Care of Those with Dementia
Those with moderate or advanced dementia often need round-the-clock care and supervision and also may need assistance with ADLs such as eating, bathing, and dressing. Meeting these needs takes patience, understanding, and careful thought by the person’s caregivers.
Communicating with a person who has dementia is a learned skill. Important elements include:
- Setting a positive mood
- Getting the person’s attention
- Stating your message clearly
- Asking simple answerable questions
- Listening with ears, eyes, and heart
- Breaking activities into steps
- Using distraction and redirection to deal with upset and agitation
- Responding with affection and reassurance
- Remembering the past as a soothing technique
- Maintaining a sense of humor
Caregiving is a challenging task made even more so when caring for someone with dementia. Print, online, and in-person resources can help caregivers:
- Modify the environment to make it safer and help keep the person with dementia from wandering
- Understand frustrating behaviors and how to work with the person
- Deal with personal issues of cleanliness—toileting, bathing, and dressing
- Manage diet and nutrition
- Provide activities and exercise
- Deal with agitation, paranoia, and other difficult behaviors (FCA, 2016)
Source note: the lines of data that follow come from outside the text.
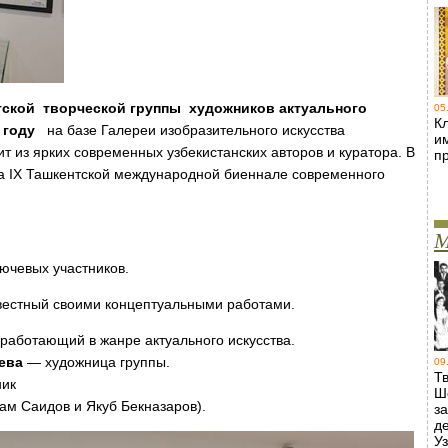
тской творческой группы художников актуального
05
Кл
8 году
на базе Галереи изобразительного искусства
и
т из ярких современных узбекистанских авторов и куратора. В
п
а IX Ташкентской международной биеннале современного
М
ючевых участников.
вестный своими концептуальными работами.
работающий в жанре актуального искусства.
ева
— художница группы.
09
Т
ник
Ш
там Саидов и Якуб Бекназаров).
з
д
У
Eighty-three percent of the help provided to older adults in the United States is provided by family members, friends, and other unpaid caregivers. Nearly half of all caregivers are caring for someone with Alzheimer’s or another dementia, which in many cases exacts a larger emotional, financial, and physical toll on caregivers than caring someone without dementia (Alzheimer’s Association, 2019).
Often overlooked by family caregivers is the need to care for themselves (FCA, 2016).